= EXERCISE DATA =
# # # # # # #
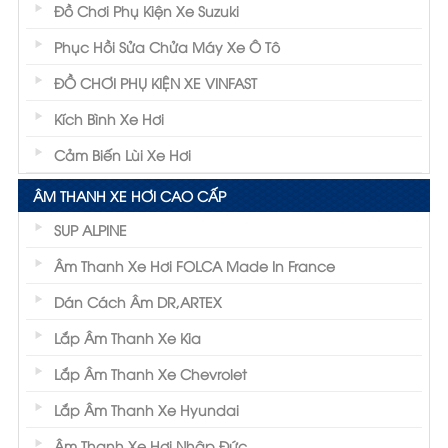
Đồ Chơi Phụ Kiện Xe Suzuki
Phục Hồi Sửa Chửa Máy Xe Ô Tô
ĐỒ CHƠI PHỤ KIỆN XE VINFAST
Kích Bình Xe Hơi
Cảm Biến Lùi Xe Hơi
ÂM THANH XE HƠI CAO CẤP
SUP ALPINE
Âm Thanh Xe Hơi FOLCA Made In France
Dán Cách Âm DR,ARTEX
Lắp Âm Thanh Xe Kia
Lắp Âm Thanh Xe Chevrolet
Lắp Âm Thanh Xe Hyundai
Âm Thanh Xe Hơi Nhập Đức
# # # # # # #
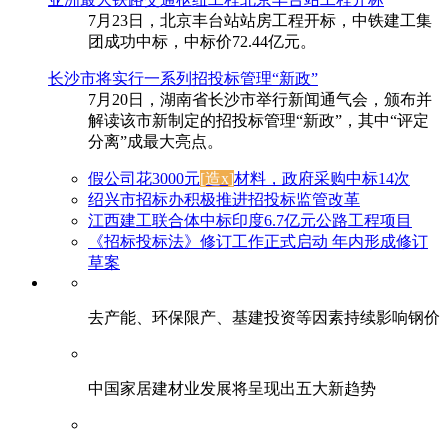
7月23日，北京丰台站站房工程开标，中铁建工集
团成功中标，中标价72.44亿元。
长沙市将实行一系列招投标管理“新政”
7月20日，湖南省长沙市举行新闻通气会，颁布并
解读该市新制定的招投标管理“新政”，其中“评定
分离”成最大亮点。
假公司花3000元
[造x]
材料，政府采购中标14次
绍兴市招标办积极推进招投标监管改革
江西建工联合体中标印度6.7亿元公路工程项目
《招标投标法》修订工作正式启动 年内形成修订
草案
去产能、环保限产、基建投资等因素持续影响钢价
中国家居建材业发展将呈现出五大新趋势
# # # # # # #
Print again the lines of the entries above that fall between the line holding "江西建工联合体中标印度6.7亿元公路工程项目" and the line holding "中国家居建材业发展将呈现出五大新趋势", inclusive, exactly as they stand.

= EXPECTED OUTPUT =
江西建工联合体中标印度6.7亿元公路工程项目
《招标投标法》修订工作正式启动 年内形成修订
草案
去产能、环保限产、基建投资等因素持续影响钢价
中国家居建材业发展将呈现出五大新趋势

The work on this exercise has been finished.